Task requirements: Everything from the line containing "公務員が太陽光発電で稼ぐのは" to the end of the records must be restated word for word, and nothing else.

Exercise data:
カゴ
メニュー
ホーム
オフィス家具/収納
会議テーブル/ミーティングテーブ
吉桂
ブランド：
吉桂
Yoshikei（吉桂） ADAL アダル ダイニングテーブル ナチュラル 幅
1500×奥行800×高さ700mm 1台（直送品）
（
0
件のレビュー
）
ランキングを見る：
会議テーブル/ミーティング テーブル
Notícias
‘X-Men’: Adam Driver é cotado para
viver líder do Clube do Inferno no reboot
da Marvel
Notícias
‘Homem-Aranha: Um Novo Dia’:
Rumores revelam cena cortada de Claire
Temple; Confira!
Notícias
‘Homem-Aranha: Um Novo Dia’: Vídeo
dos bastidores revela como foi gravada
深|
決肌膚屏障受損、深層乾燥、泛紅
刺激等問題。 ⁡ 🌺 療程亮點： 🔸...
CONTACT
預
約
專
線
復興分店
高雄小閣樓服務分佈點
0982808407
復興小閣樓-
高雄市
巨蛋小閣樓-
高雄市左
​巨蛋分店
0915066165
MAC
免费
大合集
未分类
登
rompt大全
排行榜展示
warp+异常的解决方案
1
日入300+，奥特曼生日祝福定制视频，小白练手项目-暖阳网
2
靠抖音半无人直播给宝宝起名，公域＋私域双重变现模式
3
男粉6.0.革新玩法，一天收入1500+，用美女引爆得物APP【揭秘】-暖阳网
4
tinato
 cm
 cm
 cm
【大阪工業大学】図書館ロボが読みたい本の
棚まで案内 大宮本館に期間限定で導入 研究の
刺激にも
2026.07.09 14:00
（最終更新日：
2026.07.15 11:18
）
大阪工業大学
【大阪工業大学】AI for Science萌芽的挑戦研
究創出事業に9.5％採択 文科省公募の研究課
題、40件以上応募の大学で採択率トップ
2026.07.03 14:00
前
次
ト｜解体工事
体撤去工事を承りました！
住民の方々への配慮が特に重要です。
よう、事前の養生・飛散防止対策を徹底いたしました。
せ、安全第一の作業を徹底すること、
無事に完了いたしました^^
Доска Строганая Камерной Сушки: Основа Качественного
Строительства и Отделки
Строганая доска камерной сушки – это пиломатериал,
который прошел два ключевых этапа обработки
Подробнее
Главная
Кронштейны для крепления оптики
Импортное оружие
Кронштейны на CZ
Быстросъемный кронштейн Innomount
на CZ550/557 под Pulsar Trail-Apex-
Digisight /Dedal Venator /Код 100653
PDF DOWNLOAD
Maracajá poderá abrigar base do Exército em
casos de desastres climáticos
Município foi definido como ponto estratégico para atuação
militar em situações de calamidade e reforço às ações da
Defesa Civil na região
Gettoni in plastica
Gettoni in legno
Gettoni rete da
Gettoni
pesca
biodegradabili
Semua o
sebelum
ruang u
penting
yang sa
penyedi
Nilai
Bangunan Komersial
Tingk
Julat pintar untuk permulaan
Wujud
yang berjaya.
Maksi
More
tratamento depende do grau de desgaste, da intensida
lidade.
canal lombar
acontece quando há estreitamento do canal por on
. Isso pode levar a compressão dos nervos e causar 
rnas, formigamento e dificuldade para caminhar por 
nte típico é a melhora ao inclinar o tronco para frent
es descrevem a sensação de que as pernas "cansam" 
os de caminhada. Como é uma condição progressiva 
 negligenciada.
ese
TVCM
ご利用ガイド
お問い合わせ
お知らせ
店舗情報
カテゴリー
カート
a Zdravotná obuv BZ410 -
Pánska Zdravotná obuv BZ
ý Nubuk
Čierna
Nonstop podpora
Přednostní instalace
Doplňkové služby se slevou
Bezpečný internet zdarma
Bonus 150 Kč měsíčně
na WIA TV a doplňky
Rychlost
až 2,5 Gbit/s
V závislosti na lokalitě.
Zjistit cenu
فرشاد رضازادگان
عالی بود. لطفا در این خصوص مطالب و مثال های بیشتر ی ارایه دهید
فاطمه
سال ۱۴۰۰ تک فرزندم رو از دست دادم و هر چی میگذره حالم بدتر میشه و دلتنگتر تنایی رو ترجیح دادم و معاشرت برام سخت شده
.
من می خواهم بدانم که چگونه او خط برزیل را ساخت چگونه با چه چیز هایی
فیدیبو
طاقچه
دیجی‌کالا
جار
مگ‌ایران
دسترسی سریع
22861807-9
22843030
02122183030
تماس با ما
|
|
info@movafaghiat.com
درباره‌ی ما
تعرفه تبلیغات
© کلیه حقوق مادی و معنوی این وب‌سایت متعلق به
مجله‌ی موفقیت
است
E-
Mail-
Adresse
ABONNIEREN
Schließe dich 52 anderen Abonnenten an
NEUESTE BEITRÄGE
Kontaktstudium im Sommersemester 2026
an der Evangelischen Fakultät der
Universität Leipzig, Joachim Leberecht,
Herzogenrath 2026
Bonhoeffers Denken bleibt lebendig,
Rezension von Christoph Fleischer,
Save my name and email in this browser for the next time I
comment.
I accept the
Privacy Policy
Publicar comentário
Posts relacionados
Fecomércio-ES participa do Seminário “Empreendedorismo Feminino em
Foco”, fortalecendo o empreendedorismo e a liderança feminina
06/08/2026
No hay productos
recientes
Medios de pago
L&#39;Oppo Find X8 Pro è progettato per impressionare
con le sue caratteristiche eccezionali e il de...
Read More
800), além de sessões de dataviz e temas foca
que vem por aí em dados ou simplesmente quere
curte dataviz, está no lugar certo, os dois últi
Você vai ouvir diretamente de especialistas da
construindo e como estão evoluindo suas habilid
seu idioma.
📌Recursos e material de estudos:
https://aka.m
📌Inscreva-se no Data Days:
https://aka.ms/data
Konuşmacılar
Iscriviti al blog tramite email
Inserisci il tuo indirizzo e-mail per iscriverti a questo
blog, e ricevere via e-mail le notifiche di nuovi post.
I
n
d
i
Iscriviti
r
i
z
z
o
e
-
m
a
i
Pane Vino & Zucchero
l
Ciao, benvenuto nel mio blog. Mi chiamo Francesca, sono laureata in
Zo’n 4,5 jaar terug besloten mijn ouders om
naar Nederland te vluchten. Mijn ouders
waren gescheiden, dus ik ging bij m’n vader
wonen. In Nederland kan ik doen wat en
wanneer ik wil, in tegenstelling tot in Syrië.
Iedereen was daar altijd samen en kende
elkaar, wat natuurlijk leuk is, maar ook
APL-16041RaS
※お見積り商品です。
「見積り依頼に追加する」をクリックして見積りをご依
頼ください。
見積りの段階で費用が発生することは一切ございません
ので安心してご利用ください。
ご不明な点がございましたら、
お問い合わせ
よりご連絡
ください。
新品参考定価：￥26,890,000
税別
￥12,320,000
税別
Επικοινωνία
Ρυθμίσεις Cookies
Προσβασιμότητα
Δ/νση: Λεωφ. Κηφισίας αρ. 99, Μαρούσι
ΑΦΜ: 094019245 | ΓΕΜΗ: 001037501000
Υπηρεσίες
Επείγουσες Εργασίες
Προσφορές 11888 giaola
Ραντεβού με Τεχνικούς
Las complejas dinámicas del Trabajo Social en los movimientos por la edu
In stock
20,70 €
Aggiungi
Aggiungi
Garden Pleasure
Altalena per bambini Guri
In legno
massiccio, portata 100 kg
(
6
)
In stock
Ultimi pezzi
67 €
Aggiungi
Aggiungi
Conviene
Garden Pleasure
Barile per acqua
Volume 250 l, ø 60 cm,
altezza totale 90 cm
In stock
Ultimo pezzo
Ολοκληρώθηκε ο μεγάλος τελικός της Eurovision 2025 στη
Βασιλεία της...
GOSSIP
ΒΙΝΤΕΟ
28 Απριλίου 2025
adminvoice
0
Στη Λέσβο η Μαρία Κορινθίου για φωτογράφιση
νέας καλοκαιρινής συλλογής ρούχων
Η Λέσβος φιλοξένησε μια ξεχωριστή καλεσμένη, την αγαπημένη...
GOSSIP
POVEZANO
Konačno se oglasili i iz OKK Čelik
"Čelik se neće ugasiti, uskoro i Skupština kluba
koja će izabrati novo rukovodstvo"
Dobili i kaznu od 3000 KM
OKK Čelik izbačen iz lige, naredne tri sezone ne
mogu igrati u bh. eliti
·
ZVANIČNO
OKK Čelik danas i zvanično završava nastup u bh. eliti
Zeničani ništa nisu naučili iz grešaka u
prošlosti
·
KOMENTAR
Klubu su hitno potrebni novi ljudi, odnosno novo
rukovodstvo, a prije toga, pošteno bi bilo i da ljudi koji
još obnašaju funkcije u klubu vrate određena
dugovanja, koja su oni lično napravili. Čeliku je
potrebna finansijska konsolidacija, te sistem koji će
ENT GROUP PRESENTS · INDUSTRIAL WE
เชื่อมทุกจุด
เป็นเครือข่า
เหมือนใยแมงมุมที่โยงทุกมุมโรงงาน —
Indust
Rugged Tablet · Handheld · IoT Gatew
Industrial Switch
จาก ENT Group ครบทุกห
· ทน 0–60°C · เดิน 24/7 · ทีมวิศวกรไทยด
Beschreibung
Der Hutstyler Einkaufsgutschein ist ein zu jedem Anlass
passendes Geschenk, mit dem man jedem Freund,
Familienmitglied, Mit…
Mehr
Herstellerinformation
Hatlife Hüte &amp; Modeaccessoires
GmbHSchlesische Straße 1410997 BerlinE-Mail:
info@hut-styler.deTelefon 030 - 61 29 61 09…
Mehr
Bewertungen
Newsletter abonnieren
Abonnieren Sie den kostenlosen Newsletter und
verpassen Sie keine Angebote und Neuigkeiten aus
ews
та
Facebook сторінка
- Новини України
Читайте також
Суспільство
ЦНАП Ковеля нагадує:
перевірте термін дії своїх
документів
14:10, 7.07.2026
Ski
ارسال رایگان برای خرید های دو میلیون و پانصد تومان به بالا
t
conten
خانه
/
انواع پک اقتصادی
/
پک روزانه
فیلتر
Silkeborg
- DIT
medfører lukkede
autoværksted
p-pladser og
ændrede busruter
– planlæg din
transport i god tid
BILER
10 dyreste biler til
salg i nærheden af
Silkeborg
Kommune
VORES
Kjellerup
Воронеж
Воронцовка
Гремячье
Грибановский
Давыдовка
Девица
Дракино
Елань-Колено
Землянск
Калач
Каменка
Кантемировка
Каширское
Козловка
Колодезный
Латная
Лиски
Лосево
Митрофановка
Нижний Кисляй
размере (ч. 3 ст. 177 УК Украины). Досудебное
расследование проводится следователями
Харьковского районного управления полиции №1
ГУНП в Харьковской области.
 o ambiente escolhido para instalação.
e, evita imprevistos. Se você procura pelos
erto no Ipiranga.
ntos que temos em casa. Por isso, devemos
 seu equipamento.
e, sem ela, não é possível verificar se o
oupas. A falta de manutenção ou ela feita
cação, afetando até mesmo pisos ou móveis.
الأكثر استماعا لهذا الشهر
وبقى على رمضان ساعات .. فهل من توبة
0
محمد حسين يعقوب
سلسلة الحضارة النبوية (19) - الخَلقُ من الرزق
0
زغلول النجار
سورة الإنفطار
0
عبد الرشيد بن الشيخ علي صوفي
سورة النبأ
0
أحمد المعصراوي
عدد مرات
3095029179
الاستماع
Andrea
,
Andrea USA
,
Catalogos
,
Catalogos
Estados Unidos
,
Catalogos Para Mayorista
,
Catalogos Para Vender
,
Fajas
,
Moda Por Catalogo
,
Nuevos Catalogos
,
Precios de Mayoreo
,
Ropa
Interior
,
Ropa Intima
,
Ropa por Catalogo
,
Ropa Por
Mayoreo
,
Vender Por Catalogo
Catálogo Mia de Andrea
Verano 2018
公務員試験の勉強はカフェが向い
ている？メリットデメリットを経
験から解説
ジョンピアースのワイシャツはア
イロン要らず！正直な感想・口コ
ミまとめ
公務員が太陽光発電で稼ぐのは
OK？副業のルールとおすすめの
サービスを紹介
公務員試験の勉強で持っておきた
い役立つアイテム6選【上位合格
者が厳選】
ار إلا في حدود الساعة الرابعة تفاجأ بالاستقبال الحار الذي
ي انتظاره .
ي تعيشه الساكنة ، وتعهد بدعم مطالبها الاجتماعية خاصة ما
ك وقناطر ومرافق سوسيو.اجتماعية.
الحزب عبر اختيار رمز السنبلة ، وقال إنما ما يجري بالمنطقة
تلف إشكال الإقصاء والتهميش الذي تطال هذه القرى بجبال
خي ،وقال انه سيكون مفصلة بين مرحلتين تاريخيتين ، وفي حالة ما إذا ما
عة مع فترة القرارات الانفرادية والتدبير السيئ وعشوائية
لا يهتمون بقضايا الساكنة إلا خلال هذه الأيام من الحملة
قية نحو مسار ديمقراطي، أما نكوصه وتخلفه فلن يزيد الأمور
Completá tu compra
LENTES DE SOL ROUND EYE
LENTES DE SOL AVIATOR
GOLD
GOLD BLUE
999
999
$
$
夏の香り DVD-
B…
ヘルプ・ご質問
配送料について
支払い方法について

Answer below:
公務員が太陽光発電で稼ぐのは
OK？副業のルールとおすすめの
サービスを紹介
公務員試験の勉強で持っておきた
い役立つアイテム6選【上位合格
者が厳選】
ار إلا في حدود الساعة الرابعة تفاجأ بالاستقبال الحار الذي
ي انتظاره .
ي تعيشه الساكنة ، وتعهد بدعم مطالبها الاجتماعية خاصة ما
ك وقناطر ومرافق سوسيو.اجتماعية.
الحزب عبر اختيار رمز السنبلة ، وقال إنما ما يجري بالمنطقة
تلف إشكال الإقصاء والتهميش الذي تطال هذه القرى بجبال
خي ،وقال انه سيكون مفصلة بين مرحلتين تاريخيتين ، وفي حالة ما إذا ما
عة مع فترة القرارات الانفرادية والتدبير السيئ وعشوائية
لا يهتمون بقضايا الساكنة إلا خلال هذه الأيام من الحملة
قية نحو مسار ديمقراطي، أما نكوصه وتخلفه فلن يزيد الأمور
Completá tu compra
LENTES DE SOL ROUND EYE
LENTES DE SOL AVIATOR
GOLD
GOLD BLUE
999
999
$
$
夏の香り DVD-
B…
ヘルプ・ご質問
配送料について
支払い方法について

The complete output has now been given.